-- DATA FOR PROCESSING follows --

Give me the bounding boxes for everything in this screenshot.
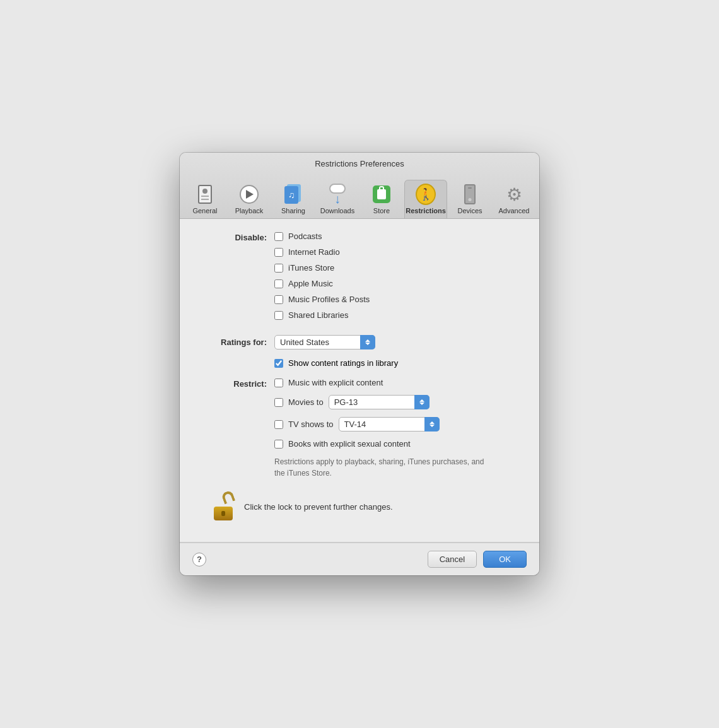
- label-shared-libraries[interactable]: Shared Libraries: [288, 310, 348, 320]
- checkbox-show-ratings[interactable]: [274, 359, 283, 368]
- downloads-icon: ↓: [327, 184, 348, 204]
- toolbar-item-store[interactable]: Store: [360, 180, 403, 218]
- checkbox-row-apple-music: Apple Music: [274, 279, 520, 288]
- restrict-note: Restrictions apply to playback, sharing,…: [274, 456, 489, 479]
- lock-text: Click the lock to prevent further change…: [244, 502, 393, 512]
- playback-icon: [239, 184, 259, 204]
- toolbar: General Playback ♫ Sha: [180, 175, 539, 218]
- toolbar-item-downloads[interactable]: ↓ Downloads: [316, 180, 359, 218]
- checkbox-books[interactable]: [274, 440, 283, 449]
- ratings-label: Ratings for:: [199, 338, 274, 347]
- help-button[interactable]: ?: [192, 553, 206, 567]
- disable-label: Disable:: [199, 232, 274, 242]
- checkbox-row-internet-radio: Internet Radio: [274, 247, 520, 257]
- checkbox-apple-music[interactable]: [274, 279, 283, 288]
- restrict-row-explicit-music: Music with explicit content: [274, 378, 520, 387]
- checkbox-row-music-profiles: Music Profiles & Posts: [274, 295, 520, 304]
- toolbar-label-advanced: Advanced: [499, 207, 530, 214]
- toolbar-label-general: General: [192, 207, 217, 214]
- toolbar-label-sharing: Sharing: [281, 207, 305, 214]
- disable-checkboxes: Podcasts Internet Radio iTunes Store App…: [274, 232, 520, 326]
- tv-rating-select[interactable]: TV-Y TV-Y7 TV-G TV-PG TV-14 TV-MA: [339, 417, 440, 432]
- label-apple-music[interactable]: Apple Music: [288, 279, 333, 288]
- movies-rating-select[interactable]: G PG PG-13 R NC-17: [329, 395, 430, 409]
- toolbar-label-restrictions: Restrictions: [406, 207, 446, 214]
- bottom-bar: ? Cancel OK: [180, 543, 539, 575]
- lock-icon: [211, 493, 237, 520]
- cancel-button[interactable]: Cancel: [428, 551, 477, 568]
- advanced-icon: ⚙: [504, 184, 524, 204]
- restrictions-icon: 🚶: [416, 184, 436, 204]
- restrict-row-tv: TV shows to TV-Y TV-Y7 TV-G TV-PG TV-14 …: [274, 417, 520, 432]
- checkbox-music-profiles[interactable]: [274, 295, 283, 304]
- checkbox-itunes-store[interactable]: [274, 264, 283, 273]
- window-title: Restrictions Preferences: [180, 159, 539, 168]
- toolbar-item-devices[interactable]: Devices: [448, 180, 491, 218]
- toolbar-item-advanced[interactable]: ⚙ Advanced: [493, 180, 535, 218]
- ratings-country-wrapper: United States Canada United Kingdom Aust…: [274, 335, 375, 349]
- ratings-country-select[interactable]: United States Canada United Kingdom Aust…: [274, 335, 375, 349]
- label-internet-radio[interactable]: Internet Radio: [288, 247, 340, 257]
- toolbar-item-sharing[interactable]: ♫ Sharing: [272, 180, 315, 218]
- restrict-row-movies: Movies to G PG PG-13 R NC-17: [274, 395, 520, 409]
- toolbar-label-devices: Devices: [457, 207, 482, 214]
- disable-section: Disable: Podcasts Internet Radio iTunes …: [199, 232, 520, 326]
- restrict-section: Restrict: Music with explicit content Mo…: [199, 378, 520, 479]
- label-itunes-store[interactable]: iTunes Store: [288, 263, 334, 273]
- label-podcasts[interactable]: Podcasts: [288, 232, 322, 241]
- toolbar-label-playback: Playback: [235, 207, 264, 214]
- label-books[interactable]: Books with explicit sexual content: [288, 439, 411, 449]
- general-icon: [195, 184, 215, 204]
- toolbar-item-general[interactable]: General: [184, 180, 226, 218]
- checkbox-shared-libraries[interactable]: [274, 311, 283, 320]
- label-tv-shows[interactable]: TV shows to: [288, 420, 334, 429]
- movies-rating-wrapper: G PG PG-13 R NC-17: [329, 395, 430, 409]
- toolbar-label-store: Store: [373, 207, 390, 214]
- bottom-buttons: Cancel OK: [428, 551, 527, 568]
- label-explicit-music[interactable]: Music with explicit content: [288, 378, 383, 387]
- checkbox-tv-shows[interactable]: [274, 420, 283, 429]
- lock-section[interactable]: Click the lock to prevent further change…: [199, 484, 520, 529]
- checkbox-row-itunes-store: iTunes Store: [274, 263, 520, 273]
- checkbox-row-shared-libraries: Shared Libraries: [274, 310, 520, 320]
- titlebar: Restrictions Preferences General: [180, 153, 539, 219]
- store-icon: [371, 184, 392, 204]
- checkbox-movies[interactable]: [274, 398, 283, 407]
- sharing-icon: ♫: [283, 184, 303, 204]
- ok-button[interactable]: OK: [483, 551, 527, 568]
- tv-rating-wrapper: TV-Y TV-Y7 TV-G TV-PG TV-14 TV-MA: [339, 417, 440, 432]
- ratings-row: Ratings for: United States Canada United…: [199, 335, 520, 349]
- restrict-row-books: Books with explicit sexual content: [274, 439, 520, 449]
- label-music-profiles[interactable]: Music Profiles & Posts: [288, 295, 370, 304]
- label-show-ratings[interactable]: Show content ratings in library: [288, 358, 398, 368]
- preferences-window: Restrictions Preferences General: [180, 153, 539, 575]
- checkbox-row-podcasts: Podcasts: [274, 232, 520, 241]
- main-content: Disable: Podcasts Internet Radio iTunes …: [180, 219, 539, 542]
- toolbar-item-playback[interactable]: Playback: [228, 180, 271, 218]
- devices-icon: [460, 184, 480, 204]
- checkbox-podcasts[interactable]: [274, 232, 283, 241]
- toolbar-item-restrictions[interactable]: 🚶 Restrictions: [404, 180, 447, 218]
- checkbox-internet-radio[interactable]: [274, 248, 283, 257]
- label-movies[interactable]: Movies to: [288, 397, 324, 407]
- checkbox-explicit-music[interactable]: [274, 379, 283, 387]
- toolbar-label-downloads: Downloads: [320, 207, 354, 214]
- show-ratings-row: Show content ratings in library: [274, 358, 520, 368]
- restrict-content: Music with explicit content Movies to G …: [274, 378, 520, 479]
- restrict-label: Restrict:: [199, 378, 274, 389]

-- DATA FOR PROCESSING concluded --

- **TASK TO CARRY OUT**: All entries should be given again exactly, except that pictures are to be excluded.

- **TASK SOLUTION**:
Give me the bounding boxes for everything in this screenshot.
- label-shared-libraries[interactable]: Shared Libraries: [288, 310, 348, 320]
- checkbox-show-ratings[interactable]: [274, 359, 283, 368]
- downloads-icon: ↓: [327, 184, 348, 204]
- toolbar-item-store[interactable]: Store: [360, 180, 403, 218]
- checkbox-row-apple-music: Apple Music: [274, 279, 520, 288]
- restrict-note: Restrictions apply to playback, sharing,…: [274, 456, 489, 479]
- lock-text: Click the lock to prevent further change…: [244, 502, 393, 512]
- playback-icon: [239, 184, 259, 204]
- toolbar: General Playback ♫ Sha: [180, 175, 539, 218]
- toolbar-item-downloads[interactable]: ↓ Downloads: [316, 180, 359, 218]
- checkbox-books[interactable]: [274, 440, 283, 449]
- ratings-label: Ratings for:: [199, 338, 274, 347]
- help-button[interactable]: ?: [192, 553, 206, 567]
- disable-label: Disable:: [199, 232, 274, 242]
- checkbox-row-internet-radio: Internet Radio: [274, 247, 520, 257]
- checkbox-apple-music[interactable]: [274, 279, 283, 288]
- restrict-row-explicit-music: Music with explicit content: [274, 378, 520, 387]
- checkbox-row-music-profiles: Music Profiles & Posts: [274, 295, 520, 304]
- toolbar-label-advanced: Advanced: [499, 207, 530, 214]
- toolbar-label-general: General: [192, 207, 217, 214]
- toolbar-label-sharing: Sharing: [281, 207, 305, 214]
- disable-checkboxes: Podcasts Internet Radio iTunes Store App…: [274, 232, 520, 326]
- tv-rating-select[interactable]: TV-Y TV-Y7 TV-G TV-PG TV-14 TV-MA: [339, 417, 440, 432]
- label-apple-music[interactable]: Apple Music: [288, 279, 333, 288]
- movies-rating-select[interactable]: G PG PG-13 R NC-17: [329, 395, 430, 409]
- toolbar-label-restrictions: Restrictions: [406, 207, 446, 214]
- bottom-bar: ? Cancel OK: [180, 543, 539, 575]
- lock-icon: [211, 493, 237, 520]
- cancel-button[interactable]: Cancel: [428, 551, 477, 568]
- advanced-icon: ⚙: [504, 184, 524, 204]
- restrictions-icon: 🚶: [416, 184, 436, 204]
- restrict-row-tv: TV shows to TV-Y TV-Y7 TV-G TV-PG TV-14 …: [274, 417, 520, 432]
- checkbox-music-profiles[interactable]: [274, 295, 283, 304]
- checkbox-itunes-store[interactable]: [274, 264, 283, 273]
- window-title: Restrictions Preferences: [180, 159, 539, 168]
- toolbar-item-devices[interactable]: Devices: [448, 180, 491, 218]
- toolbar-item-advanced[interactable]: ⚙ Advanced: [493, 180, 535, 218]
- ratings-country-wrapper: United States Canada United Kingdom Aust…: [274, 335, 375, 349]
- ratings-country-select[interactable]: United States Canada United Kingdom Aust…: [274, 335, 375, 349]
- label-internet-radio[interactable]: Internet Radio: [288, 247, 340, 257]
- toolbar-item-sharing[interactable]: ♫ Sharing: [272, 180, 315, 218]
- restrict-row-movies: Movies to G PG PG-13 R NC-17: [274, 395, 520, 409]
- toolbar-label-devices: Devices: [457, 207, 482, 214]
- disable-section: Disable: Podcasts Internet Radio iTunes …: [199, 232, 520, 326]
- restrict-section: Restrict: Music with explicit content Mo…: [199, 378, 520, 479]
- label-itunes-store[interactable]: iTunes Store: [288, 263, 334, 273]
- label-podcasts[interactable]: Podcasts: [288, 232, 322, 241]
- toolbar-label-playback: Playback: [235, 207, 264, 214]
- label-books[interactable]: Books with explicit sexual content: [288, 439, 411, 449]
- general-icon: [195, 184, 215, 204]
- toolbar-item-general[interactable]: General: [184, 180, 226, 218]
- checkbox-shared-libraries[interactable]: [274, 311, 283, 320]
- label-tv-shows[interactable]: TV shows to: [288, 420, 334, 429]
- movies-rating-wrapper: G PG PG-13 R NC-17: [329, 395, 430, 409]
- toolbar-label-store: Store: [373, 207, 390, 214]
- bottom-buttons: Cancel OK: [428, 551, 527, 568]
- label-explicit-music[interactable]: Music with explicit content: [288, 378, 383, 387]
- checkbox-tv-shows[interactable]: [274, 420, 283, 429]
- lock-section[interactable]: Click the lock to prevent further change…: [199, 484, 520, 529]
- checkbox-row-itunes-store: iTunes Store: [274, 263, 520, 273]
- checkbox-row-shared-libraries: Shared Libraries: [274, 310, 520, 320]
- titlebar: Restrictions Preferences General: [180, 153, 539, 219]
- store-icon: [371, 184, 392, 204]
- checkbox-movies[interactable]: [274, 398, 283, 407]
- sharing-icon: ♫: [283, 184, 303, 204]
- ok-button[interactable]: OK: [483, 551, 527, 568]
- tv-rating-wrapper: TV-Y TV-Y7 TV-G TV-PG TV-14 TV-MA: [339, 417, 440, 432]
- ratings-row: Ratings for: United States Canada United…: [199, 335, 520, 349]
- restrict-row-books: Books with explicit sexual content: [274, 439, 520, 449]
- label-music-profiles[interactable]: Music Profiles & Posts: [288, 295, 370, 304]
- label-show-ratings[interactable]: Show content ratings in library: [288, 358, 398, 368]
- preferences-window: Restrictions Preferences General: [180, 153, 539, 575]
- checkbox-row-podcasts: Podcasts: [274, 232, 520, 241]
- main-content: Disable: Podcasts Internet Radio iTunes …: [180, 219, 539, 542]
- toolbar-item-playback[interactable]: Playback: [228, 180, 271, 218]
- devices-icon: [460, 184, 480, 204]
- checkbox-podcasts[interactable]: [274, 232, 283, 241]
- toolbar-item-restrictions[interactable]: 🚶 Restrictions: [404, 180, 447, 218]
- checkbox-internet-radio[interactable]: [274, 248, 283, 257]
- label-movies[interactable]: Movies to: [288, 397, 324, 407]
- checkbox-explicit-music[interactable]: [274, 379, 283, 387]
- toolbar-label-downloads: Downloads: [320, 207, 354, 214]
- show-ratings-row: Show content ratings in library: [274, 358, 520, 368]
- restrict-content: Music with explicit content Movies to G …: [274, 378, 520, 479]
- restrict-label: Restrict:: [199, 378, 274, 389]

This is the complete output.